### WHAT IS REQUIRED
Verbatim output required. Print the data in full.

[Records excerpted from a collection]
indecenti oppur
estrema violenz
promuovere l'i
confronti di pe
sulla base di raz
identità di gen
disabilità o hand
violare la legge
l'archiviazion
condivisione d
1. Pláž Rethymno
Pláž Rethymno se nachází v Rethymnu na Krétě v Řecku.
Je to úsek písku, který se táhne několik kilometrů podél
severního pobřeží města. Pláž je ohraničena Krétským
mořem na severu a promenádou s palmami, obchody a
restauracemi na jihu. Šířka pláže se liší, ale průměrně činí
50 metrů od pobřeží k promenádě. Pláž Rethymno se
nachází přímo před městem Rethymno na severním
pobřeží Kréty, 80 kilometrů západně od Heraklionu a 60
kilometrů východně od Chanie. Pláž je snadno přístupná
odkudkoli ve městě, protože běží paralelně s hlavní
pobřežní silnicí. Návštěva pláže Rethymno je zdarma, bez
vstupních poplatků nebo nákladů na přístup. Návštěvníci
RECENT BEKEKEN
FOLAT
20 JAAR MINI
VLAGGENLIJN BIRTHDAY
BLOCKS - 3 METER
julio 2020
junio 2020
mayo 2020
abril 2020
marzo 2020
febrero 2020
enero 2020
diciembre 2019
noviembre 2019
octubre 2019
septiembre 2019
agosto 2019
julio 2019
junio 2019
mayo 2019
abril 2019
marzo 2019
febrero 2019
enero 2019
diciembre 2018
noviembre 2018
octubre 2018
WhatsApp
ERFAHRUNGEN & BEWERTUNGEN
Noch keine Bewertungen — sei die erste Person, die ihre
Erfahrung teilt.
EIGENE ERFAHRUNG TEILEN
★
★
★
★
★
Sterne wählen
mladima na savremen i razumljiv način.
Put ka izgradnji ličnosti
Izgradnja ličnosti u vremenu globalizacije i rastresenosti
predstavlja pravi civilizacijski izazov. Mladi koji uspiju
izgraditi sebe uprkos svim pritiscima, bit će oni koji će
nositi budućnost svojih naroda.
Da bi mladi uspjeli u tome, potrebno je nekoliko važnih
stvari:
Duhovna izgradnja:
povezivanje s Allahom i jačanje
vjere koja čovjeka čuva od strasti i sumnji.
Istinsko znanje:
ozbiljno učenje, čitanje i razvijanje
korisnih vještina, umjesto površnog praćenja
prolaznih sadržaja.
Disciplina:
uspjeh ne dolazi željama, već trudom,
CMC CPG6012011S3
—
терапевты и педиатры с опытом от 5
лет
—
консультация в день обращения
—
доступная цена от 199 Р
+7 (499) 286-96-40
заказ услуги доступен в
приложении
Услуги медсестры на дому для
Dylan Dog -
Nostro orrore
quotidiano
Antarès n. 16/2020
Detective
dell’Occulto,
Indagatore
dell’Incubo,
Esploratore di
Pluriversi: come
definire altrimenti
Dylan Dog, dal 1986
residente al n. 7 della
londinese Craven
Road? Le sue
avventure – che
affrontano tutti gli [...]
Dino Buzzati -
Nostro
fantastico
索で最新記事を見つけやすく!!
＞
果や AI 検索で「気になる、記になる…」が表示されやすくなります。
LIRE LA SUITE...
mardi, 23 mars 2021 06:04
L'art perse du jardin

### WRITTEN SOLUTION
indecenti oppur
estrema violenz
promuovere l'i
confronti di pe
sulla base di raz
identità di gen
disabilità o hand
violare la legge
l'archiviazion
condivisione d
1. Pláž Rethymno
Pláž Rethymno se nachází v Rethymnu na Krétě v Řecku.
Je to úsek písku, který se táhne několik kilometrů podél
severního pobřeží města. Pláž je ohraničena Krétským
mořem na severu a promenádou s palmami, obchody a
restauracemi na jihu. Šířka pláže se liší, ale průměrně činí
50 metrů od pobřeží k promenádě. Pláž Rethymno se
nachází přímo před městem Rethymno na severním
pobřeží Kréty, 80 kilometrů západně od Heraklionu a 60
kilometrů východně od Chanie. Pláž je snadno přístupná
odkudkoli ve městě, protože běží paralelně s hlavní
pobřežní silnicí. Návštěva pláže Rethymno je zdarma, bez
vstupních poplatků nebo nákladů na přístup. Návštěvníci
RECENT BEKEKEN
FOLAT
20 JAAR MINI
VLAGGENLIJN BIRTHDAY
BLOCKS - 3 METER
julio 2020
junio 2020
mayo 2020
abril 2020
marzo 2020
febrero 2020
enero 2020
diciembre 2019
noviembre 2019
octubre 2019
septiembre 2019
agosto 2019
julio 2019
junio 2019
mayo 2019
abril 2019
marzo 2019
febrero 2019
enero 2019
diciembre 2018
noviembre 2018
octubre 2018
WhatsApp
ERFAHRUNGEN & BEWERTUNGEN
Noch keine Bewertungen — sei die erste Person, die ihre
Erfahrung teilt.
EIGENE ERFAHRUNG TEILEN
★
★
★
★
★
Sterne wählen
mladima na savremen i razumljiv način.
Put ka izgradnji ličnosti
Izgradnja ličnosti u vremenu globalizacije i rastresenosti
predstavlja pravi civilizacijski izazov. Mladi koji uspiju
izgraditi sebe uprkos svim pritiscima, bit će oni koji će
nositi budućnost svojih naroda.
Da bi mladi uspjeli u tome, potrebno je nekoliko važnih
stvari:
Duhovna izgradnja:
povezivanje s Allahom i jačanje
vjere koja čovjeka čuva od strasti i sumnji.
Istinsko znanje:
ozbiljno učenje, čitanje i razvijanje
korisnih vještina, umjesto površnog praćenja
prolaznih sadržaja.
Disciplina:
uspjeh ne dolazi željama, već trudom,
CMC CPG6012011S3
—
терапевты и педиатры с опытом от 5
лет
—
консультация в день обращения
—
доступная цена от 199 Р
+7 (499) 286-96-40
заказ услуги доступен в
приложении
Услуги медсестры на дому для
Dylan Dog -
Nostro orrore
quotidiano
Antarès n. 16/2020
Detective
dell’Occulto,
Indagatore
dell’Incubo,
Esploratore di
Pluriversi: come
definire altrimenti
Dylan Dog, dal 1986
residente al n. 7 della
londinese Craven
Road? Le sue
avventure – che
affrontano tutti gli [...]
Dino Buzzati -
Nostro
fantastico
索で最新記事を見つけやすく!!
＞
果や AI 検索で「気になる、記になる…」が表示されやすくなります。
LIRE LA SUITE...
mardi, 23 mars 2021 06:04
L'art perse du jardin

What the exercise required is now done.